-- The records follows --

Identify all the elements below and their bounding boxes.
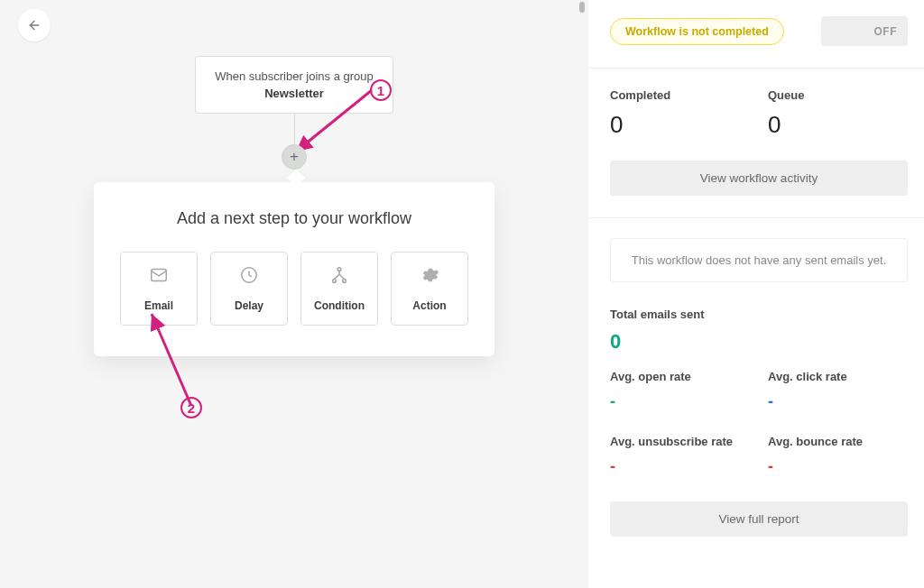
view-full-report-button[interactable]: View full report [610,501,908,537]
step-option-condition[interactable]: Condition [300,252,378,326]
step-option-label: Email [144,299,173,312]
completed-label: Completed [610,88,750,102]
svg-point-4 [333,280,337,283]
gear-icon [420,265,439,289]
unsub-rate-label: Avg. unsubscribe rate [610,435,750,448]
queue-value: 0 [768,111,908,139]
workflow-toggle[interactable]: OFF [821,16,908,46]
click-rate-label: Avg. click rate [768,370,908,383]
step-option-email[interactable]: Email [120,252,198,326]
unsub-rate-value: - [610,457,750,476]
workflow-status-pill: Workflow is not completed [610,18,784,45]
svg-point-5 [343,280,346,283]
scrollbar-thumb[interactable] [579,2,585,13]
clock-icon [239,265,259,289]
view-activity-button[interactable]: View workflow activity [610,161,908,196]
divider [588,217,924,218]
step-option-action[interactable]: Action [391,252,468,326]
step-option-label: Action [412,299,446,312]
plus-icon: + [290,148,299,166]
branch-icon [329,265,349,289]
toggle-label: OFF [874,25,898,38]
step-option-label: Delay [235,299,263,312]
step-option-delay[interactable]: Delay [210,252,288,326]
sidebar-panel: Workflow is not completed OFF Completed … [588,0,924,588]
connector-line [294,114,295,144]
total-emails-value: 0 [610,330,908,354]
open-rate-value: - [610,392,750,411]
back-button[interactable] [18,9,51,41]
divider [588,68,924,69]
queue-label: Queue [768,88,908,102]
panel-title: Add a next step to your workflow [117,209,471,228]
svg-rect-1 [152,270,167,281]
trigger-node[interactable]: When subscriber joins a group Newsletter [195,56,393,114]
completed-value: 0 [610,111,750,139]
click-rate-value: - [768,392,908,411]
workflow-canvas: When subscriber joins a group Newsletter… [0,0,588,588]
svg-point-3 [337,268,341,271]
add-step-node[interactable]: + [282,144,307,170]
bounce-rate-value: - [768,457,908,476]
trigger-group-name: Newsletter [210,87,378,100]
step-type-panel: Add a next step to your workflow Email D… [94,182,494,356]
open-rate-label: Avg. open rate [610,370,750,383]
step-option-label: Condition [314,299,365,312]
arrow-left-icon [27,18,42,32]
total-emails-label: Total emails sent [610,308,908,321]
no-emails-note: This workflow does not have any sent ema… [610,238,908,282]
bounce-rate-label: Avg. bounce rate [768,435,908,448]
annotation-badge-2: 2 [180,397,202,418]
trigger-description: When subscriber joins a group [210,69,378,83]
email-icon [149,265,169,289]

-- The records concluded --

What you are asked to do:
What lines in the material include the string "label"? Pull each one out.

Exercise answer:
step-option-label: Email [144,299,173,312]
completed-label: Completed [610,88,750,102]
unsub-rate-label: Avg. unsubscribe rate [610,435,750,448]
click-rate-label: Avg. click rate [768,370,908,383]
step-option-label: Action [412,299,446,312]
toggle-label: OFF [874,25,898,38]
step-option-label: Delay [235,299,263,312]
queue-label: Queue [768,88,908,102]
open-rate-label: Avg. open rate [610,370,750,383]
step-option-label: Condition [314,299,365,312]
total-emails-label: Total emails sent [610,308,908,321]
bounce-rate-label: Avg. bounce rate [768,435,908,448]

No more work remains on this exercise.